Things I've tried so far:
- sed
sed -n -e '/{GENEID1}/,/>/p' referencefile.fasta | sed $d >> seqs.txt
with '>' being the character at which I'd like sed to stop. I need the second sed to remove the last line, which grabs the first line of the next sequence, too. This works if I just run it once, but if I try
cat geneID.txt | xargs sed -n -e '/{}/,/>/p' referencefile.fasta >> seqs.txt
then I get just a list of IDs, with no sequences.
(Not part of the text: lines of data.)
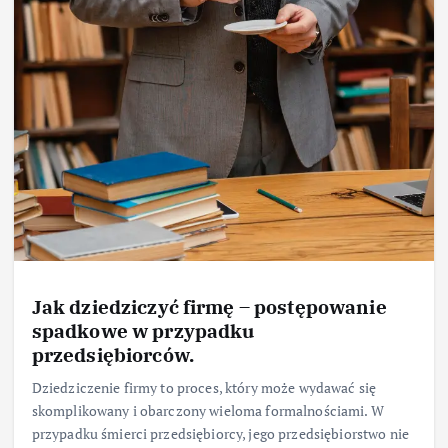
Jak dziedziczyć firmę – postępowanie
spadkowe w przypadku
przedsiębiorców.
Dziedziczenie firmy to proces, który może wydawać się
skomplikowany i obarczony wieloma formalnościami. W
przypadku śmierci przedsiębiorcy, jego przedsiębiorstwo nie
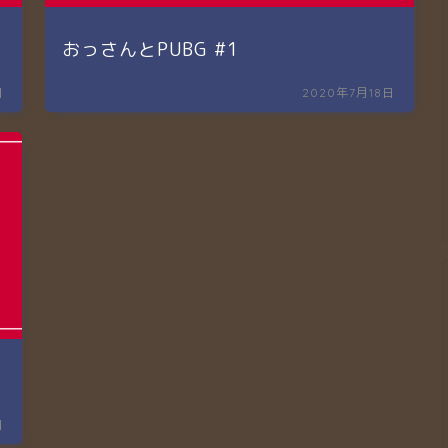
おっさんとPUBG #1
日
2020年7月18日
日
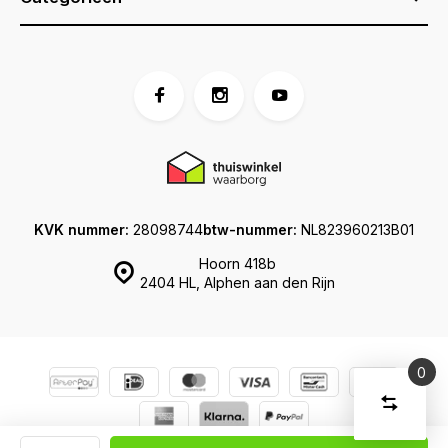
KVK nummer:
28098744
btw-nummer:
NL823960213B01
Hoorn 418b
2404 HL, Alphen aan den Rijn
0
Vergelijk
Start
producte
U
Verwijder
© Koffershop
Sitemap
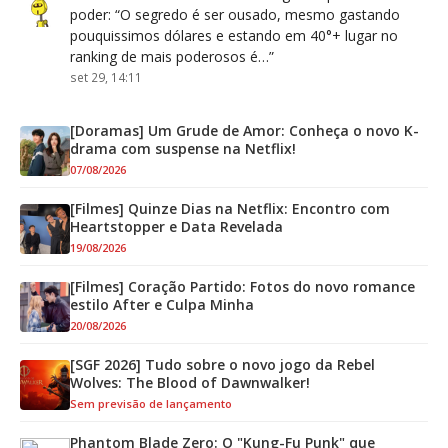
poder
: “
O segredo é ser ousado, mesmo gastando
pouquissimos dólares e estando em 40°+ lugar no
ranking de mais poderosos é…
”
set 29, 14:11
[Doramas] Um Grude de Amor: Conheça o novo K-
drama com suspense na Netflix!
07/08/2026
[Filmes] Quinze Dias na Netflix: Encontro com
Heartstopper e Data Revelada
19/08/2026
[Filmes] Coração Partido: Fotos do novo romance
estilo After e Culpa Minha
20/08/2026
[SGF 2026] Tudo sobre o novo jogo da Rebel
Wolves: The Blood of Dawnwalker!
Sem previsão de lançamento
Phantom Blade Zero: O "Kung-Fu Punk" que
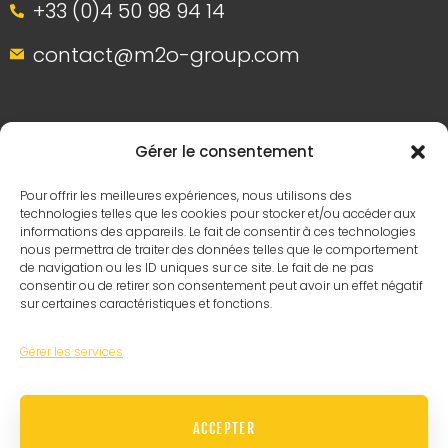
+33 (0)4 50 98 94 14
contact@m2o-group.com
Gérer le consentement
Pour offrir les meilleures expériences, nous utilisons des
technologies telles que les cookies pour stocker et/ou accéder aux
informations des appareils. Le fait de consentir à ces technologies
nous permettra de traiter des données telles que le comportement
de navigation ou les ID uniques sur ce site. Le fait de ne pas
consentir ou de retirer son consentement peut avoir un effet négatif
sur certaines caractéristiques et fonctions.
COORDONNÉES
Gérer les services
Chemin du Champ-des-Filles 36A, 1228
ACCEPTER
PLAN-LES-OUATES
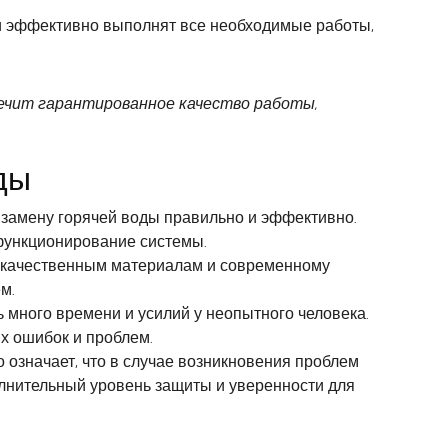
и эффективно выполнят все необходимые работы,
печит гарантированное качество работы,
ды
замену горячей воды правильно и эффективно.
функционирование системы.
окачественным материалам и современному
м.
 много времени и усилий у неопытного человека.
х ошибок и проблем.
 означает, что в случае возникновения проблем
полнительный уровень защиты и уверенности для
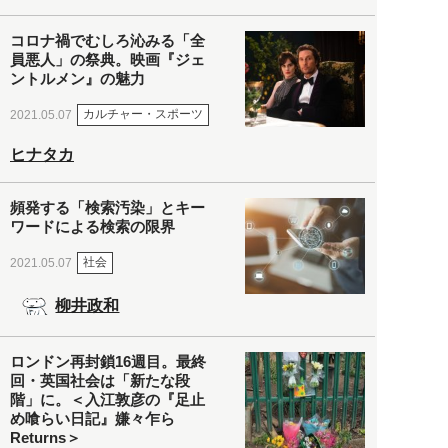
コロナ禍でむしろ沁みる「全
員悪人」の祭典。映画『ジェ
ントルメン』の魅力
カルチャー・スポーツ
2021.05.07
ヒナタカ
頻発する「検索汚染」とキー
ワードによる検索の限界
社会
2021.05.07
柳井政和
ロンドン再封鎖16週目。最終
回・英国社会は「新たな段
階」に。＜入江敦彦の『足止
め喰らい日記』嫌々乍ら
Returns＞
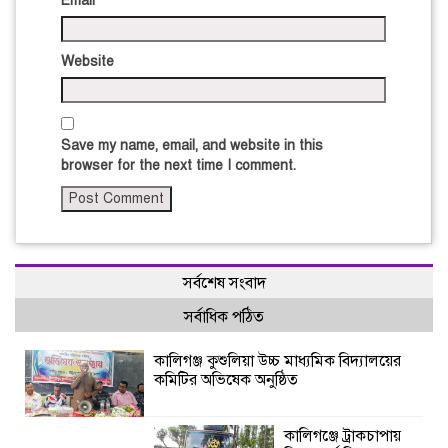
Email
*
Website
Save my name, email, and website in this
browser for the next time I comment.
সর্বশেষ সংবাদ
সর্বাধিক পঠিত
কালিগঞ্জ কুশুলিয়া উচ্চ মাধ্যমিক বিদ্যালয়ের
কমিটির অভিষেক অনুষ্ঠিত
কালিগঞ্জে ট্রাকচাপায়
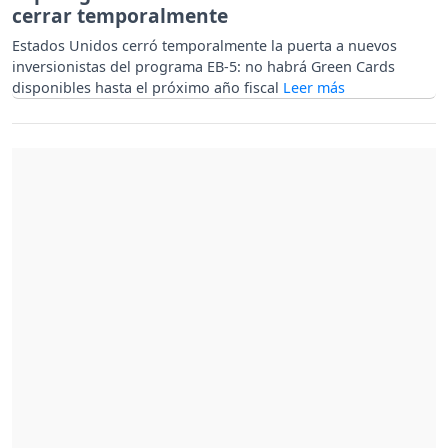
cerrar temporalmente
Estados Unidos cerró temporalmente la puerta a nuevos
inversionistas del programa EB-5: no habrá Green Cards
disponibles hasta el próximo año fiscal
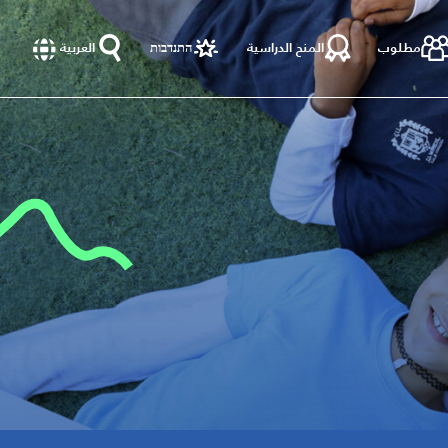
مطلوب
المنح الدراسية
התנדבות
العربية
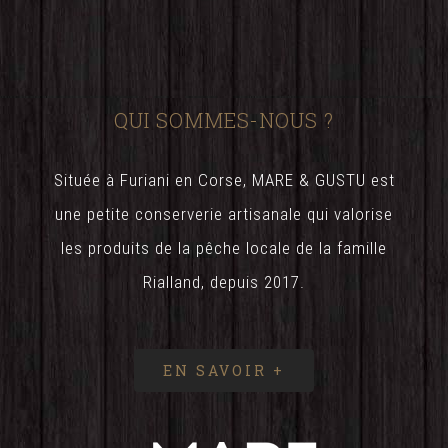
QUI SOMMES-NOUS ?
Située à Furiani en Corse, MARE & GUSTU est
une petite conserverie artisanale qui valorise
les produits de la pêche locale de la famille
Rialland, depuis 2017.
EN SAVOIR +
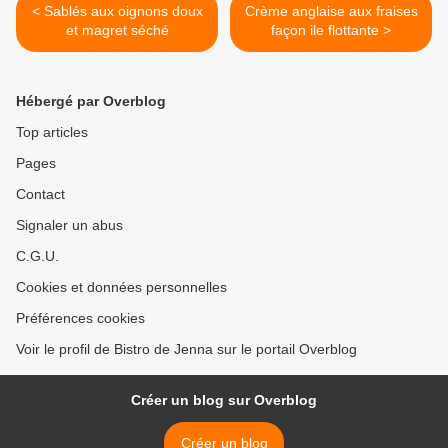
< Sablés aux oignons doux
Crème anglaise aux fraises
et magret séché
façon ile flottante >
Hébergé par Overblog
Top articles
Pages
Contact
Signaler un abus
C.G.U.
Cookies et données personnelles
Préférences cookies
Voir le profil de Bistro de Jenna sur le portail Overblog
Créer un blog sur Overblog
Créer un blog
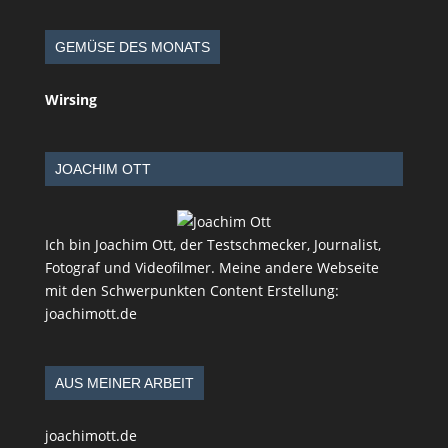
GEMÜSE DES MONATS
Wirsing
JOACHIM OTT
Ich bin Joachim Ott, der Testschmecker, Journalist,
Fotograf und Videofilmer. Meine andere Webseite
mit den Schwerpunkten Content Erstellung:
joachimott.de
AUS MEINER ARBEIT
joachimott.de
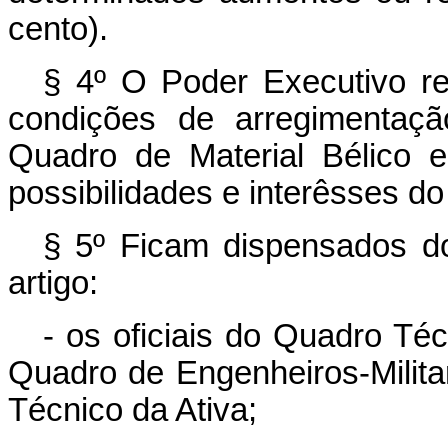
cento).
§ 4º O Poder Executivo reg
condições de arregimentaçã
Quadro de Material Bélico 
possibilidades e interêsses do
§ 5º Ficam dispensados do
artigo:
- os oficiais do Quadro Téc
Quadro de Engenheiros-Milita
Técnico da Ativa;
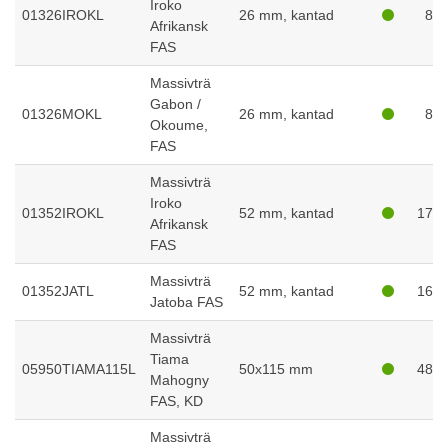
Iroko
01326IROKL
26 mm, kantad
81
Afrikansk
FAS
Massivträ
Gabon /
01326MOKL
26 mm, kantad
87
Okoume,
FAS
Massivträ
Iroko
01352IROKL
52 mm, kantad
172
Afrikansk
FAS
Massivträ
01352JATL
52 mm, kantad
163
Jatoba FAS
Massivträ
Tiama
05950TIAMA115L
50x115 mm
483
Mahogny
FAS, KD
Massivträ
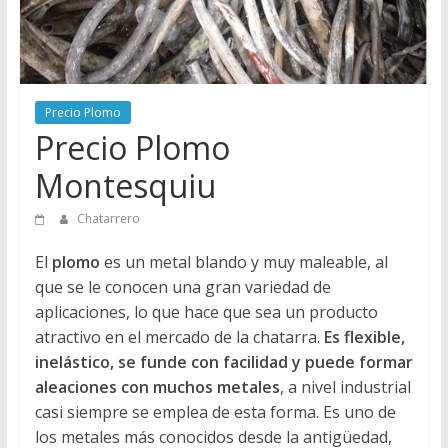
Directorio
de
Chatarreros
para
vender
Precio Plomo
Chatarra
Precio Plomo
Montesquiu
Chatarrero
El
plomo
es un metal blando y muy maleable, al
que se le conocen una gran variedad de
aplicaciones, lo que hace que sea un producto
atractivo en el mercado de la chatarra.
Es flexible,
inelástico, se funde con facilidad y puede formar
aleaciones con muchos metales
, a nivel industrial
casi siempre se emplea de esta forma. Es uno de
los metales más conocidos desde la antigüedad,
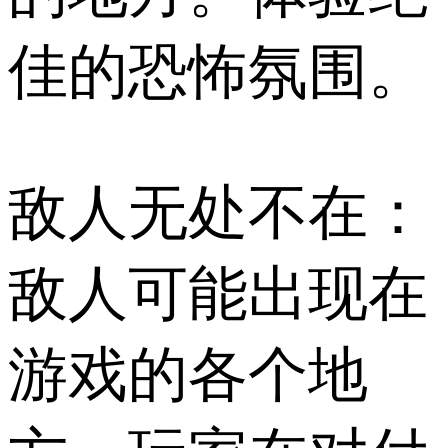
佳的恐怖氛围。
敌人无处不在：
敌人可能出现在
游戏的各个地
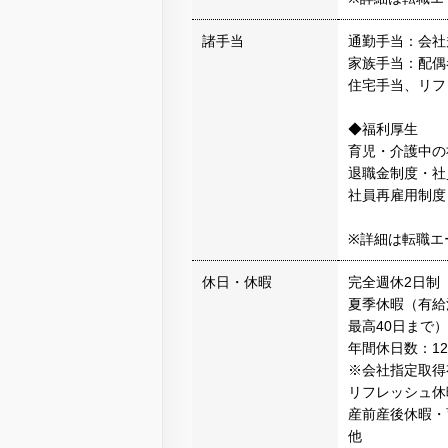
諸手当
通勤手当：会社
家族手当：配偶者
住宅手当、リフ
◆福利厚生
育児・介護中の
退職金制度・社
社員再雇用制度
※詳細は転職エ
休日・休暇
完全週休2日制
夏季休暇（有給
最高40日まで）
年間休日数：12
※会社指定取得
リフレッシュ休
産前産後休暇・
他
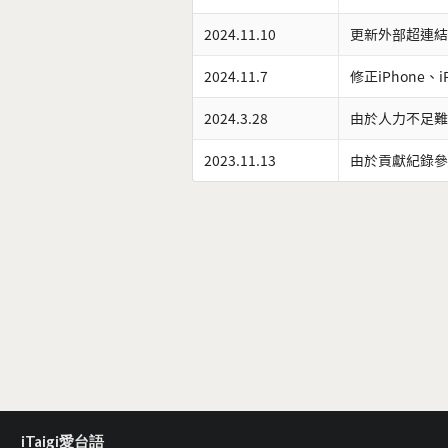
2024.11.10
更新外部超連結
2024.11.7
修正iPhone、
2024.3.28
由於人力不足難
2023.11.13
由於貢獻紀錄參
iTaigi愛台語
It also takes super long, so I assume sed is reading through the reference file, but I don't see why it won't grab the sequences?
- grep
grep -o -P '(?={GENEID}).*(?=>)
Here I have the same issue - works individually, but not with xargs or a loop.
using a for loop
for LINE in $(cat geneIDs.txt); do echo $LINE >> seqs.txt sed -n -e '/$LINE/,/>/p' referencefile.fasta | sed $d >> seqs.txt done
I'm also open to trying something in python, though I'm not that well-versed in it yet. My preliminary attempt has been based on this question here. I have a test ID list of 10 lines, which I tried to run like this:
t = open('test.txt', 'r')
test = t.readlines()
test = test.split()
t.close()
with open('referencefile.fasta', 'r') as ref:
for line in ref:
for i in test:
if i in line:
print(line)
This one, I couldn't even get a sequence from the reference file, regardless of the loop.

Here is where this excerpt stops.